Hundreds of millions of chip cards have landed in mailboxes over the past several years as part of a broad effort to strengthen the security of the U.S. payments system. Whether you’re using these cards for the first time, or are getting used to the subtle differences between chip and magnetic stripe, here are a few things to keep in mind.
Chip Cards are our best weapon in fighting counterfeit fraud.
Each time you insert your chip card into a chip-enabled terminal, the tiny computer embedded generates a unique single-use code. Because that code is different in every transaction, the data flowing through retailers’ systems is much less appealing to hackers. Even if they steal the data, it’s nearly impossible for them to use it to create a fake or counterfeit copy of your card. We’re already seeing a positive impact from the adoption of chip in preventing the use of fake cards. In January 2016, counterfeit fraud dollars at U.S. chip-enabled merchants fell by 26 percent compared to the year before.
Haven’t received your chip card yet?
Not to worry. Whether you’re paying with a Visa chip or magnetic stripe card, you’re still protected by Visa’s Zero Liability Policy, which guarantees that you won't be held responsible for unauthorized charges made with your account.
At the register, consumers can choose between signature and PIN.
Visa is aware that some merchants are requiring cardholders to enter a PIN for purchases made with their Visa debit card. But Visa wants that decision — of whether to sign a receipt, enter a PIN, or tap a fingerprint on your mobile phone — to remain with the cardholder, as it always has. And 9 out of 10 Visa debit cardholders agree. If you encounter a problem signing for your debit purchases, drop us a line and make your voice heard.
Sometimes verification isn’t needed.
Think back to the last time you picked up a gallon of milk at the corner store and used your Visa card to pay. Most likely, the cashier handed you your receipt without asking for a signature or PIN. That’s because small purchases for every-day items, which account for more than 70 percent of transactions, can be processed without a signature or a PIN. Our fraud detection tools can reliably tell that it’s you making a low-risk purchase at your local store, and we can send you on your way without the need for additional verification.
Other times, you’ll have the choice to sign or use your PIN.
When cardholder verification is required for U.S. chip transactions, you’ll be asked to sign for your purchase or to enter a PIN. Both PIN and signature are supported by chip cards, though signature-based chip cards are more common in the U.S. And if you’re traveling abroad, you can use your chip card with a signature, even in countries where PINs are typically used. Places like unattended train station ticket kiosks now generally accept international chip cards without a PIN or signature. So whether you’re traveling to Milan or Miami, you can use your chip card just as you do at home.

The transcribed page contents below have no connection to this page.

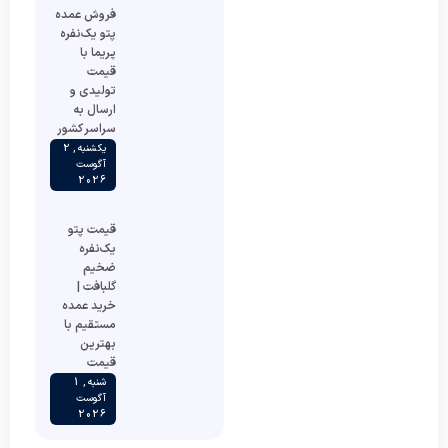
فروش عمده
پتو یک‌نفره
پریما با
قیمت
تولیدی و
ارسال به
سراسر کشور
یکشنبه , 2
آگوست
2026
قیمت پتو
یک‌نفره
ضخیم
گلبافت |
خرید عمده
مستقیم با
بهترین
قیمت
شنبه , 1
آگوست
2026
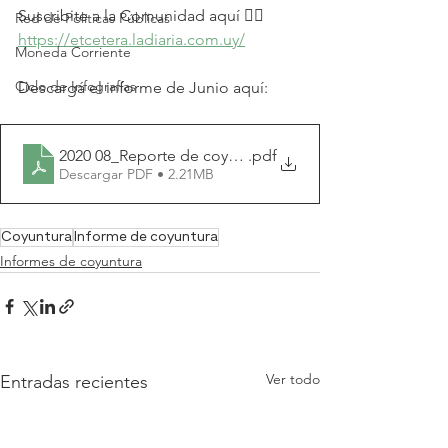
Suscribite a la Comunidad aquí 👉🏼 
Red de Políticas Públicas
https://etcetera.ladiaria.com.uy/
Moneda Corriente
Ciclo de Infografías
Descargá el informe de Junio aquí:
2020 08_Reporte de coyuntura económica_Etcétera (1)
.pdf
Descargar PDF • 2.21MB
Coyuntura
Informe de coyuntura
Informes de coyuntura
Ver todo
Entradas recientes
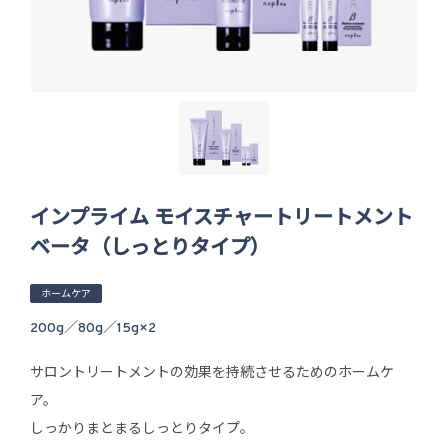
インプライム モイスチャートリートメント
ベータ（しっとりタイプ）
ホームケア
200g／80g／15g×2
サロントリートメントの効果を持続させるためのホームケ
ア。
しっかりまとまるしっとりタイプ。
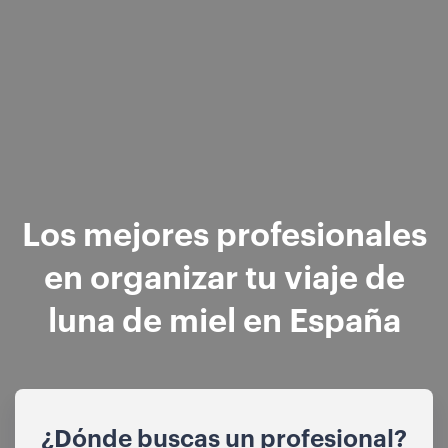
Los mejores profesionales
en organizar tu viaje de
luna de miel en España
¿Dónde buscas un profesional?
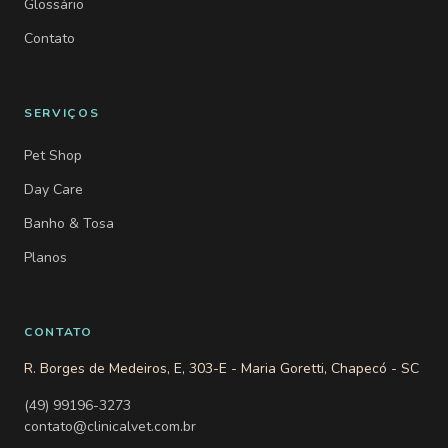
Glossário
Contato
SERVIÇOS
Pet Shop
Day Care
Banho & Tosa
Planos
CONTATO
R. Borges de Medeiros, E, 303-E - Maria Goretti, Chapecó - SC
(49) 99196-3273
contato@clinicalvet.com.br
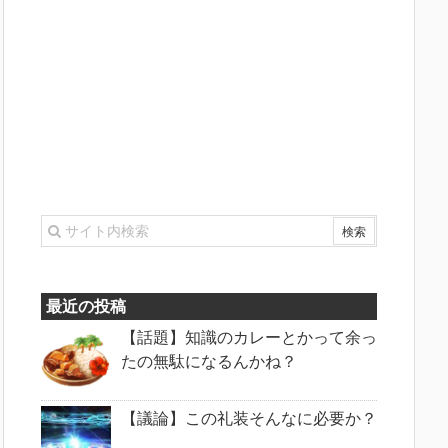
最近の投稿
【話題】知識のカレーとかって余っ
たの無駄になるんかね？
【議論】この礼装そんなに必要か？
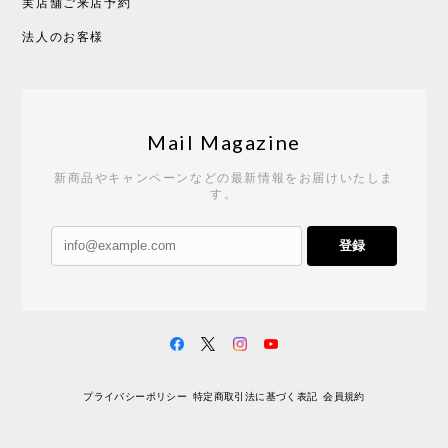
実店舗ご来店予約
法人のお客様
Mail Magazine
新商品やキャンペーンなどの最新情報をお届けいたしま
す。
登録
プライバシーポリシー
特定商取引法に基づく表記
会員規約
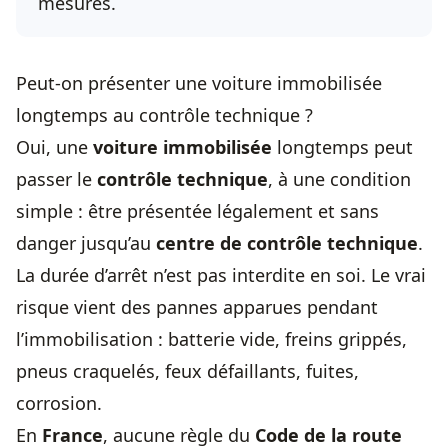
mesures.
Peut-on présenter une voiture immobilisée
longtemps au contrôle technique ?
Oui, une
voiture immobilisée
longtemps peut
passer le
contrôle technique
, à une condition
simple : être présentée légalement et sans
danger jusqu’au
centre de contrôle technique
.
La durée d’arrêt n’est pas interdite en soi. Le vrai
risque vient des pannes apparues pendant
l’immobilisation : batterie vide, freins grippés,
pneus craquelés, feux défaillants, fuites,
corrosion.
En
France
, aucune règle du
Code de la route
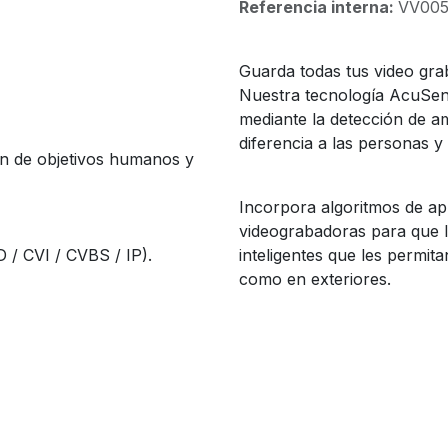
Referencia interna:
VV00
Guarda todas tus video grab
Nuestra tecnología AcuSense
mediante la detección de a
diferencia a las personas y
ón de objetivos humanos y
Incorpora algoritmos de ap
videograbadoras para que 
 / CVI / CVBS / IP).
inteligentes que les permita
como en exteriores.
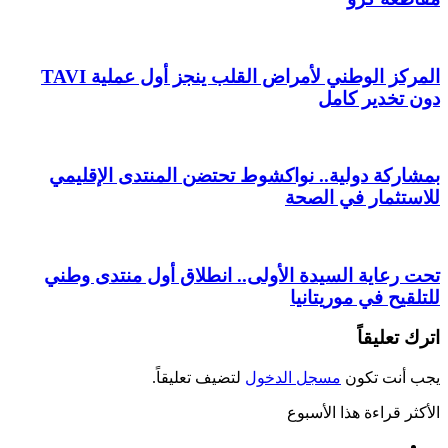
المركز الوطني لأمراض القلب ينجز أول عملية TAVI
دون تخدير كامل
بمشاركة دولية.. نواكشوط تحتضن المنتدى الإقليمي
للاستثمار في الصحة
تحت رعاية السيدة الأولى.. انطلاق أول منتدى وطني
للتلقيح في موريتانيا
اترك تعليقاً
يجب أنت تكون
مسجل الدخول
لتضيف تعليقاً.
الأكثر قراءة هذا الأسبوع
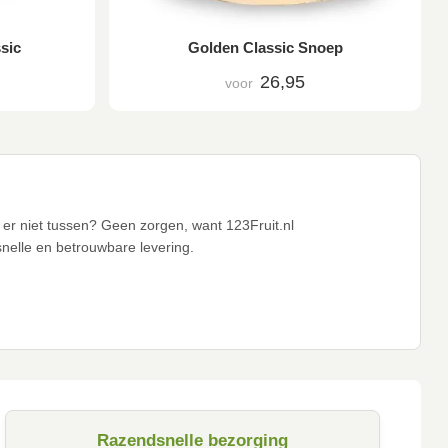
sic
Golden Classic Snoep
26,95
voor
s er niet tussen? Geen zorgen, want 123Fruit.nl
snelle en betrouwbare levering.
Razendsnelle bezorging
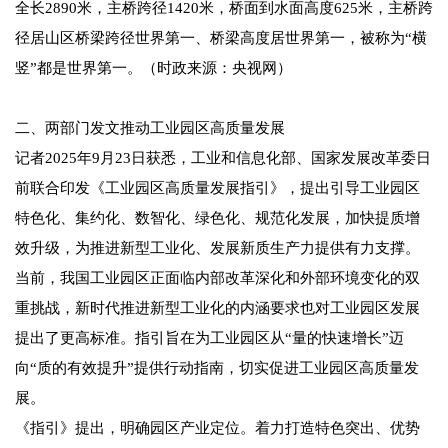
全长2890米，主桥跨径1420米，桥面到水面高度625米，主桥跨
径居山区桥梁跨径世界第一、桥梁高度居世界第一，被称为“横
竖”都是世界第一。（时政来源：央视网）
二、两部门发文推动工业园区高质量发展
记者2025年9月23日获悉，工业和信息化部、国家发展改革委日
前联合印发《工业园区高质量发展指引》，提出引导工业园区
特色化、集约化、数智化、绿色化、规范化发展，加快提质增
效升级，为推进新型工业化、发展新质生产力提供有力支撑。
当前，我国工业园区正面临内部改革深化和外部环境变化的双
重挑战，新时代推进新型工业化的内涵要求也对工业园区发展
提出了更高标准。指引旨在为工业园区从“量的快速增长”迈
向“质的有效提升”提供行动指南，切实促进工业园区高质量发
展。
《指引》提出，明确园区产业定位。着力打造特色突出、优势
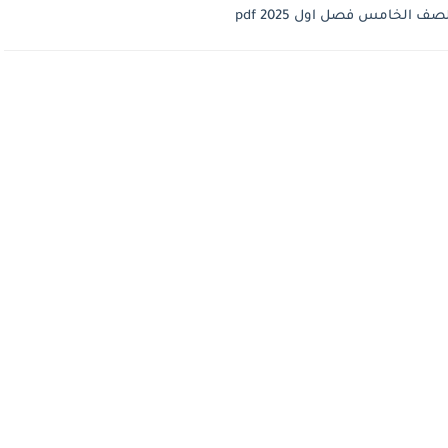
ف الخامس فصل اول 2025 pdf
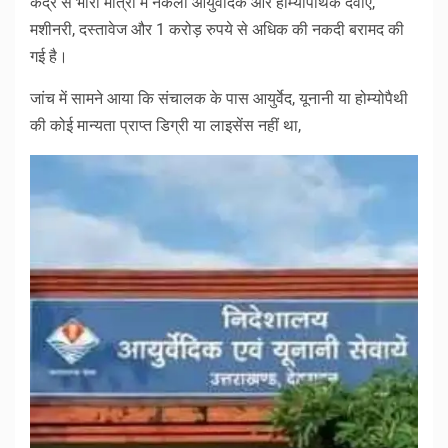
केंद्र से भारी मात्रा में नकली आयुर्वेदिक और होम्योपैथिक दवाएं,
मशीनरी, दस्तावेज और 1 करोड़ रुपये से अधिक की नकदी बरामद की
गई है।
जांच में सामने आया कि संचालक के पास आयुर्वेद, यूनानी या होम्योपैथी
की कोई मान्यता प्राप्त डिग्री या लाइसेंस नहीं था,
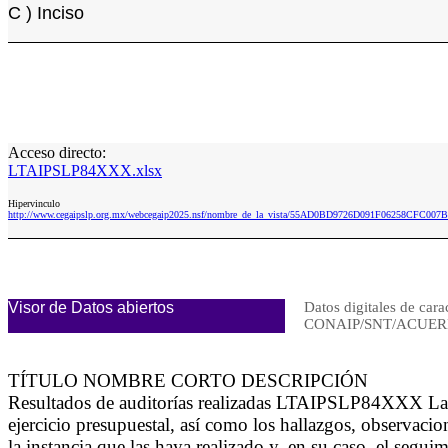
C ) Inciso
Acceso directo:
LTAIPSLP84XXX.xlsx
Hipervinculo
http://www.cegaipslp.org.mx/webcegaip2025.nsf/nombre_de_la_vista/55AD0BD9726D091F06258CFC00
Visor de Datos abiertos
Datos digitales de cara
CONAIP/SNT/ACUERD
TÍTULO NOMBRE CORTO DESCRIPCIÓN
Resultados de auditorías realizadas LTAIPSLP84XXX La inf
ejercicio presupuestal, así como los hallazgos, observac
la instancia que las haya realizado y, en su caso, el segu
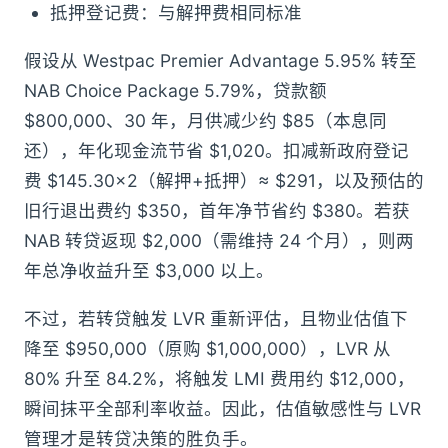
抵押登记费：与解押费相同标准
假设从 Westpac Premier Advantage 5.95% 转至
NAB Choice Package 5.79%，贷款额
$800,000、30 年，月供减少约 $85（本息同
还），年化现金流节省 $1,020。扣减新政府登记
费 $145.30×2（解押+抵押）≈ $291，以及预估的
旧行退出费约 $350，首年净节省约 $380。若获
NAB 转贷返现 $2,000（需维持 24 个月），则两
年总净收益升至 $3,000 以上。
不过，若转贷触发 LVR 重新评估，且物业估值下
降至 $950,000（原购 $1,000,000），LVR 从
80% 升至 84.2%，将触发 LMI 费用约 $12,000，
瞬间抹平全部利率收益。因此，估值敏感性与 LVR
管理才是转贷决策的胜负手。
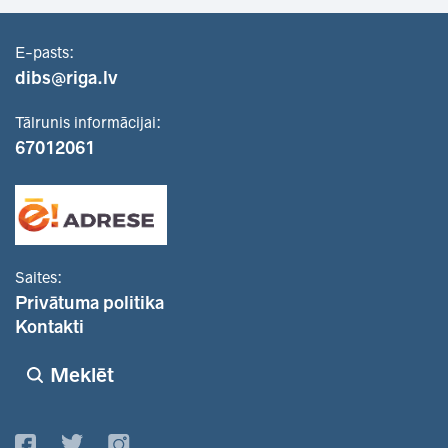
E-pasts:
dibs@riga.lv
Tālrunis informācijai:
67012061
Saites:
Privātuma politika
Kontakti
Meklēt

Chip transactions are getting faster.
As with any new technology, it will take time for everyone to feel like they’re an expert on using and accepting chip cards. The experience is a little different. Instead of swiping, you’ll be asked to insert your card in the terminal and keep it there until prompted to remove. The good news is that Visa and other payment networks are working on ways to make chip transactions faster. In April 2016, Visa announced Quick Chip for EMV, a technology that helps speed up checkout times by streamlining card processing. Once a merchant’s chip terminal is updated with Quick Chip, customers will be able dip and remove their EMV chip card from the terminal, typically in two seconds or less, without waiting for the transaction to be finalized.
The transition to chip is accelerating.
Progress on the transition to chip cards has been tremendous. The U.S. already has more Visa chip cards than any other country in the world. Americans are learning about chip and are beginning to rely on the technology for added security and convenience. And each week, about 23,000 new merchant locations are turning on chip terminals. With steady growth in chip cards and chip-enabled merchants, we’re well on our way to the next level of payment security for consumers, businesses and financial institutions.
There’s even more progress behind the scenes.
Chip cards are only a single piece of a much broader effort to deliver ironclad security with each transaction. Advanced fraud detection analytics are also applied to each and every Visa transaction, evaluating up to 500 data points in less than a millisecond to identify and disrupt suspicious activity. New services, such as mobile location confirmation and consumer transaction controls, are enlisting cardholders’ mobile devices, and the data they send and receive, in the fight against fraud. Cardholder verification is also getting smarter, with the introduction of biometric authentication. Meanwhile, the use of tokenization technology is making mobile, in-app and online purchases more secure.
Taken together, Visa’s multiple layers of defense are helping prevent, detect, and resolve unauthorized use of your card information and to enhance the security of the entire payment ecosystem. The future of payments is about greater security empowering greater consumer choice — and we’re working with our partner banks and retailers to lead the way.